Monde
L'ancien ministre des Affaires étrangères britannique Boris Johnson a dénoncé une fois de plus les propositions de Theresa May pour le Brexit, estimant que Bruxelles sortira « victorieuse » des négociations avec Londres.
« Je crains que le résultat inévitable soit une victoire pour l'Union européenne, avec le Royaume-Uni mis au tapis, 12 étoiles tournant symboliquement autour de notre tête à moitié étourdie », écrit l'ancien ministre conservateur dans l'édition de lundi du quotidien The Telegraph.
Boris Johnson avait claqué la porte du gouvernement dans la foulée du ministre responsable du Brexit, David Davis, en désaccord avec le « plan de Chequers » proposé par Theresa May, qui prévoit le maintien d'une relation commerciale étroite entre le Royaume-Uni et l'Union européenne (UE) après le Brexit.
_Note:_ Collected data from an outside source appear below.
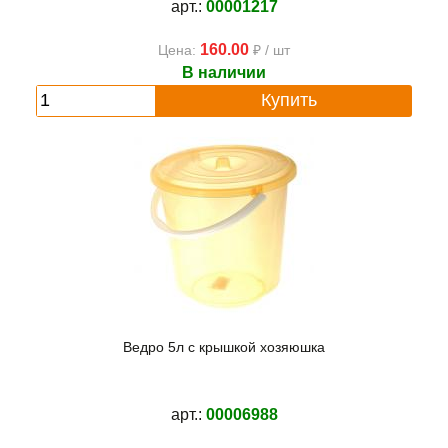
арт.:
00001217
160.00
Цена:
₽ / шт
В наличии
Купить
Ведро 5л с крышкой хозяюшка
арт.:
00006988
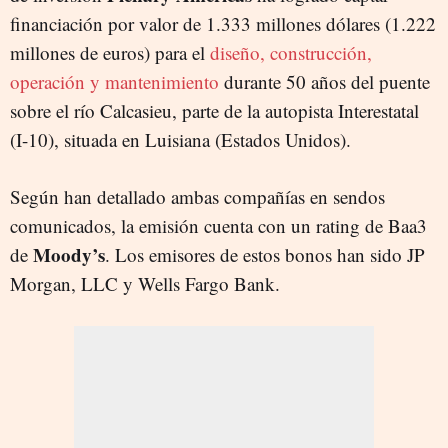
financiación por valor de 1.333 millones dólares (1.222
millones de euros) para el
diseño, construcción,
operación y mantenimiento
durante 50 años del puente
sobre el río Calcasieu, parte de la autopista Interestatal
(I-10), situada en Luisiana (Estados Unidos).
Según han detallado ambas compañías en sendos
comunicados, la emisión cuenta con un rating de Baa3
Moody’s
de
. Los emisores de estos bonos han sido JP
Morgan, LLC y Wells Fargo Bank.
Avec ces propositions, la cheffe du gouvernement a provoqué la fureur des partisans d'un Brexit « pur et dur », mais aussi le scepticisme des dirigeants de l'UE, qui ont mis en doute la viabilité de ce plan.
« Il peut y avoir certains aspects des propositions de Checkers qu'ils prétendent ne pas aimer [...]. Mais, en réalité, dans cette négociation, l'UE a jusqu'à présent remporté toutes les manches importantes », estime Boris Johnson.
Pour ce fervent « Brexiter », avec les propositions de Checkers, Londres s'est lancé dans la bataille « en agitant un drapeau blanc ».
Tandis que les négociations entre Londres et Bruxelles patinent, en particulier sur la frontière irlandaise, Boris Johnson a accusé le gouvernement de « n'avoir même pas essayé » de régler cette question.
Ses propos font écho à ceux de David Davis, qui a estimé dimanche que le « plan de Chequers » était « presque pire que de rester dans l'UE ».
La première ministre a, elle, promis de maintenir son projet, affirmant préférer une absence d'accord à des concessions accordées à Bruxelles.
Le négociateur en chef de l'UE sur le Brexit, Michel Barnier, a de son côté appelé Londres à détailler en urgence sa proposition sur l'Irlande.
S'il a ouvert la porte à une prolongation des négociations, qui étaient censées aboutir d'ici à un sommet des dirigeants des pays de l'UE le 18 octobre, M. Barnier a prévenu qu'un accord devait être trouvé « d'ici la mi-novembre », pour avoir le temps d'être ratifié par les parlements britannique et européen avant le Brexit, programmé fin mars 2019.
« C'est possible. Ce dont nous avons besoin, ce n'est pas du temps, mais des décisions politiques », a-t-il déclaré dimanche au quotidien allemand Frankfurter Allgemeine Zeitung.